» WHAT THIS TASK INVOLVES
From the first entry to the last, repeat them all exactly.

### DATASET RECORDS ###

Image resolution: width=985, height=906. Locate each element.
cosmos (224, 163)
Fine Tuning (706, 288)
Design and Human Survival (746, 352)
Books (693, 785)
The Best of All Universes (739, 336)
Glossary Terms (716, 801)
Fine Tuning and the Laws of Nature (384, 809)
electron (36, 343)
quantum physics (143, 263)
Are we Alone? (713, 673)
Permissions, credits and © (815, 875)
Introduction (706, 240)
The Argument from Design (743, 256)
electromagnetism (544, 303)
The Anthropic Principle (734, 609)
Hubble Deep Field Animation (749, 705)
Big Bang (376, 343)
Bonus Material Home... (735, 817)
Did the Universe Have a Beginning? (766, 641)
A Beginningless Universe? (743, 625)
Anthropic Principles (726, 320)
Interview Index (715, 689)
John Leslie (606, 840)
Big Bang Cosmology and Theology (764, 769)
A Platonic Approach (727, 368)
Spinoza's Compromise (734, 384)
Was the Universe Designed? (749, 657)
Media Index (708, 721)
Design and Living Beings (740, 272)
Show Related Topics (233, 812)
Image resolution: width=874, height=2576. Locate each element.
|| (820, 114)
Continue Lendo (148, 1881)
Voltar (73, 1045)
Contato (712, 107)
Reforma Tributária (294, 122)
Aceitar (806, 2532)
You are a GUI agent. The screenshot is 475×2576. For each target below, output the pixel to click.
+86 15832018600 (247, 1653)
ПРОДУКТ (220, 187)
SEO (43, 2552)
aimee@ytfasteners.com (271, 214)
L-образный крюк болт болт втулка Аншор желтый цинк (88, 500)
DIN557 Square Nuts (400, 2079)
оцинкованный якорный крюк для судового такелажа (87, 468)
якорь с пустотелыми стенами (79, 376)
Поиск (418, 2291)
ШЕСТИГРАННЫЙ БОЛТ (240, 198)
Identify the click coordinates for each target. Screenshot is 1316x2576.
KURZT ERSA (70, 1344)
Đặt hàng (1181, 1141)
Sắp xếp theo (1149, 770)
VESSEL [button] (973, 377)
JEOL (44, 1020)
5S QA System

###

» WRITTEN SOLUTION
Image resolution: width=985, height=906. Locate each element.
cosmos (224, 163)
Fine Tuning (706, 288)
Design and Human Survival (746, 352)
Books (693, 785)
The Best of All Universes (739, 336)
Glossary Terms (716, 801)
Fine Tuning and the Laws of Nature (384, 809)
electron (36, 343)
quantum physics (143, 263)
Are we Alone? (713, 673)
Permissions, credits and © (815, 875)
Introduction (706, 240)
The Argument from Design (743, 256)
electromagnetism (544, 303)
The Anthropic Principle (734, 609)
Hubble Deep Field Animation (749, 705)
Big Bang (376, 343)
Bonus Material Home... (735, 817)
Did the Universe Have a Beginning? (766, 641)
A Beginningless Universe? (743, 625)
Anthropic Principles (726, 320)
Interview Index (715, 689)
John Leslie (606, 840)
Big Bang Cosmology and Theology (764, 769)
A Platonic Approach (727, 368)
Spinoza's Compromise (734, 384)
Was the Universe Designed? (749, 657)
Media Index (708, 721)
Design and Living Beings (740, 272)
Show Related Topics (233, 812)
Image resolution: width=874, height=2576. Locate each element.
|| (820, 114)
Continue Lendo (148, 1881)
Voltar (73, 1045)
Contato (712, 107)
Reforma Tributária (294, 122)
Aceitar (806, 2532)
You are a GUI agent. The screenshot is 475×2576. For each target below, output the pixel to click.
+86 15832018600 (247, 1653)
ПРОДУКТ (220, 187)
SEO (43, 2552)
aimee@ytfasteners.com (271, 214)
L-образный крюк болт болт втулка Аншор желтый цинк (88, 500)
DIN557 Square Nuts (400, 2079)
оцинкованный якорный крюк для судового такелажа (87, 468)
якорь с пустотелыми стенами (79, 376)
Поиск (418, 2291)
ШЕСТИГРАННЫЙ БОЛТ (240, 198)
Identify the click coordinates for each target. Screenshot is 1316x2576.
KURZT ERSA (70, 1344)
Đặt hàng (1181, 1141)
Sắp xếp theo (1149, 770)
VESSEL [button] (973, 377)
JEOL (44, 1020)
5S QA System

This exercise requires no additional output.